Reynod :
We just need one of those engineering types to translate one of the tecky articles into something meaningful so we can understand it.
I for one need some pictures ... just still ones ... no sound or moaning needed thanks.
A comparison would be good.
With the huge headroom of the current Intel process I would imagine they are probably having to render some of the good units (cripple them) just to make celery and low end / small cache chips.
I can't recall anyone posting a conroe or penryn yet that wouldn't clock to 3 Ghz at least ... most without a voltage boost. Please correct me if I have missed a number of them ??
It has got to tell you a lot about the quality of their process.
This seems to be where poor old AMD has failed ...
Still ... providing the layoffs don't include the people making the chips (not the telephone sanitizers / marketing team) they may yet get there.
I must admit it is good that the thread is very civil ... all the best to each of you !!
Sorry, no pictures, just a little info.
Like all wafers, Intels bulk silicon is made by growing silicon crystal. In any process like that, you are going to get some bad spots, where the structure is not quite up to snuff. The structure is usually best at the center, not as good further out.
I'm not familiar with how Intel's strain process works, but it ia also likely to be a source of small flaws.
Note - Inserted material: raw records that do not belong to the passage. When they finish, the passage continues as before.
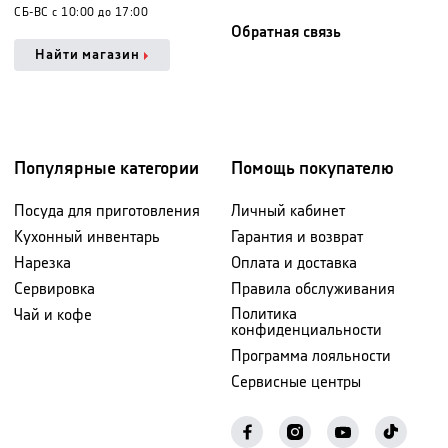
СБ-ВС с 10:00 до 17:00
Обратная связь
Найти магазин
Популярные категории
Помощь покупателю
Посуда для приготовления
Личный кабинет
Кухонный инвентарь
Гарантия и возврат
Нарезка
Оплата и доставка
Сервировка
Правила обслуживания
Политика
Чай и кофе
конфиденциальности
Программа лояльности
Сервисные центры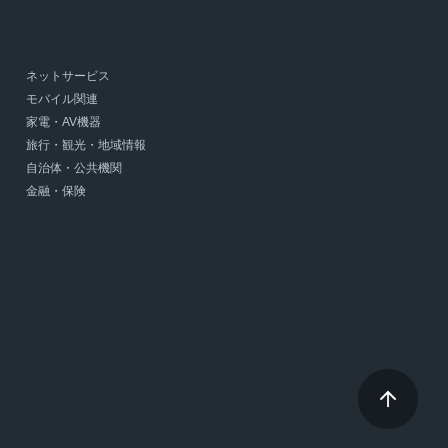
ネットサービス
モバイル関連
家電・AV機器
旅行・観光・地域情報
自治体・公共機関
金融・保険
At 45nm, Intel is using a double exposer litho process. This can also cause transitor failures.
Once they start the litho process, the wafer is masked and washed and baked, masked and washed and baked, again and again. The smallest speck of loose silicon or dust can damage a transistor.
You may have seen a comleted wafer. You may have noticed that while the transistors cover the whole wafer, many on the outside look like they are not complete chips.
Just a few examples of where celerons come from.